D.A. Has Diverse Team of Prosecutors

In a parish that is only 51 percent white in registered voters, East Baton Rouge Parish District Attorney Hillar Moore thinks it is essential that all segments of the community be represented in the DA’s office.  It’s essential to build trust, he told the Ronald Reagan Newsmaker Luncheon meeting at Café Américain.
“Nationally, only four percent of attorneys are black, and only one percent of prosecutors are black,” he said. That can create a divide in the community, he said, which is why things are very different in the East Baton Rouge Parish District Attorney’s office.
The DA’s office is actually the largest law firm in the city with more than 160 employees.  Of these, there are 60 assistant district attorneys, who are organized into 10 sections.  Of Hillar Moore’s 10 section chiefs, five are black, he said. “They were chosen because of their ability, character, and reputation,” he said.
District Attorney Moore has himself held virtually every position on the DA’s staff, starting as an investigator in the 1970’s.  He earned a bachelor’s degree in criminal justice  from LSU and earned a law degree from Southern University. He has been in the criminal justice field for more than 40 years.
He has served as president of the Louisiana District Attorney’s Association. To the surprise of many, he is a Democrat, although he says party really plays no role in his work as District Attorney.
When the Alton Sterling case arose last year, Moore recused himself because he had some connection to the family of one of the officers involved.
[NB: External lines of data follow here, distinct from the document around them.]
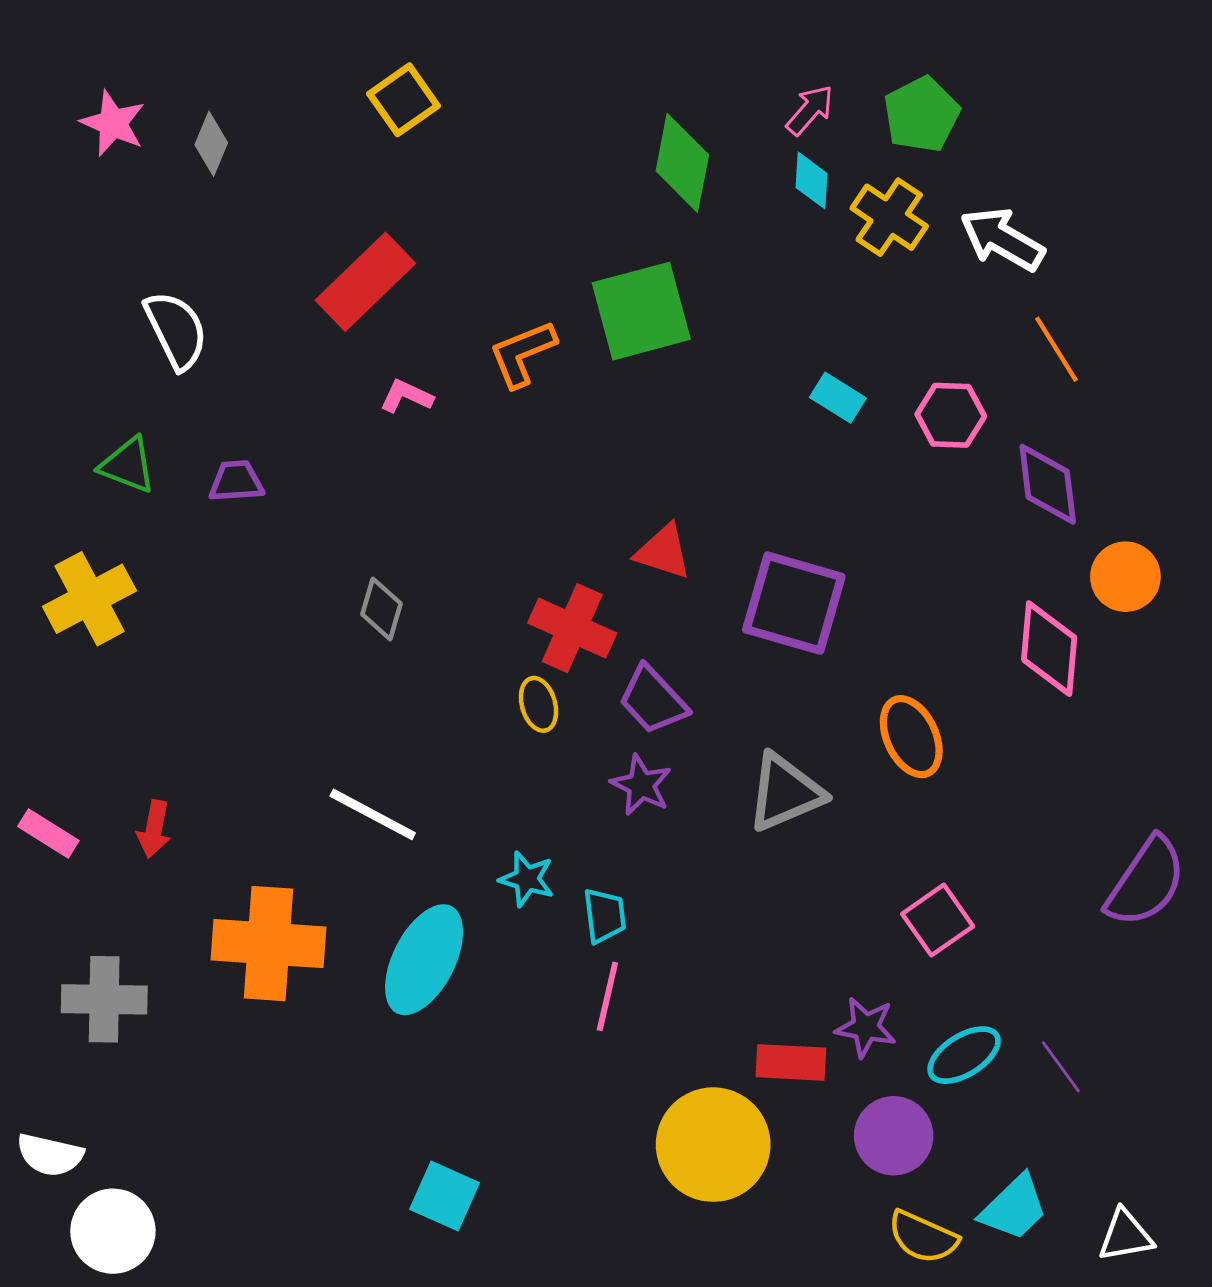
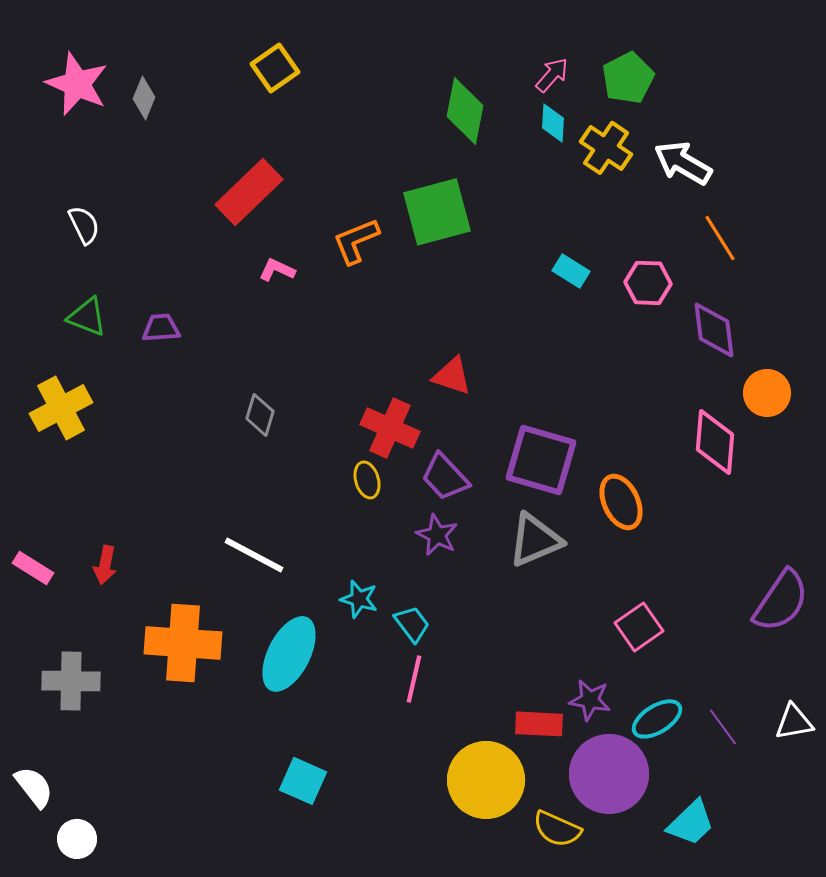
pink star: (113, 123) -> (77, 84), size x1.4
white semicircle: (176, 330) -> (84, 225), moved, size x0.7
purple square: (794, 603) -> (541, 460), moved
cyan trapezoid: (605, 916) -> (412, 624), turned -30
purple circle: (894, 1136) -> (609, 774), size x1.5
white semicircle: (50, 1155) -> (34, 787), turned -141
cyan square: (445, 1196) -> (303, 781), moved
white circle: (113, 1231) -> (77, 839), size x0.7
white triangle: (1125, 1236) -> (794, 722), moved
yellow semicircle: (923, 1237) -> (557, 829), moved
However, he and his office will be very much involved if there are protests or violence when the U.S. Justice Department announces what it will do in the Alton Sterling case.        The District Attorney and his office have worked with other agencies to reform the procedure to be followed when officer-involved shootings occur in East Baton Rouge Parish.
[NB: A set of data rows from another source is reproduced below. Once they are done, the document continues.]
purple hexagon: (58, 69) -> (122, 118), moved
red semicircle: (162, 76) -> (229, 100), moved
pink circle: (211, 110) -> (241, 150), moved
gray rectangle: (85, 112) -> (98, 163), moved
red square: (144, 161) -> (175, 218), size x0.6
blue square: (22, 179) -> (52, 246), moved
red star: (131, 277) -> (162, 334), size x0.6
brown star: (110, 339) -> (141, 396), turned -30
Now when the Baton Rouge City Police or East Baton Rouge Sheriff’s office experience an officer-involved shooting, the investigation is handled by State Police, rather than the agency directly involved in the case. He said reports and videos in such cases will also be made public.
Moore said many of the homicides in East Baton Rouge Parish involve domestic violence, and that is difficult to prevent. On the other hand, gang violence can be controlled. The BRAVE task force is attacking that problem, and the District Attorney’s office is playing a major role in that initiative, he said.
One of the ways BRAVE can help is identifying sources of violence before they happen. “Kids let you know if they have a beef with someone. We can go to both parties and calm things down before it turns violent,” he said.
The backbone of law enforcement in the City of Baton Rouge is uniform patrol, he said.  Mayor-President Sharon Weston Broome has asked Baton Rouge Police Chief Carl D’Abadie to resign but he has so far refused.  Under Civil Service rules, he can only be removed from office for cause.  “I’ve expressed my opinion that Chief D’Abadie is doing a great job,” Moore said.
With regard to the Alton Sterling case, Moore said, “When the decision comes down, law enforcement will be prepared.  We have guidelines on how everyone will act.”
“We welcome peaceful protest.  However, those who come from out of town with guns or who try to burn down buildings or block the Interstate or commit violence against the police or our citizens, that will not be permitted,” he said.
Ironically, during protests, the favorite weapon of choice is not guns but bottled water.  When thrown, they can injure or even kill someone, he said.
Moore said he was disappointed that President Trump asked for the resignation of U.S. Attorney Walt Green, who was appointed by President Obama.  Moore said Green is not a partisan but an objective law enforcement professional.  The new acting U.S. Attorney is Corey Amundson.
When told the District Attorney’s office is one of the most powerful positions in government because of its ability to have people charged with a crime, Hillar Moore agreed.
“That’s why it’s so important that a District Attorney hold that power close and only use it when necessary,” he said.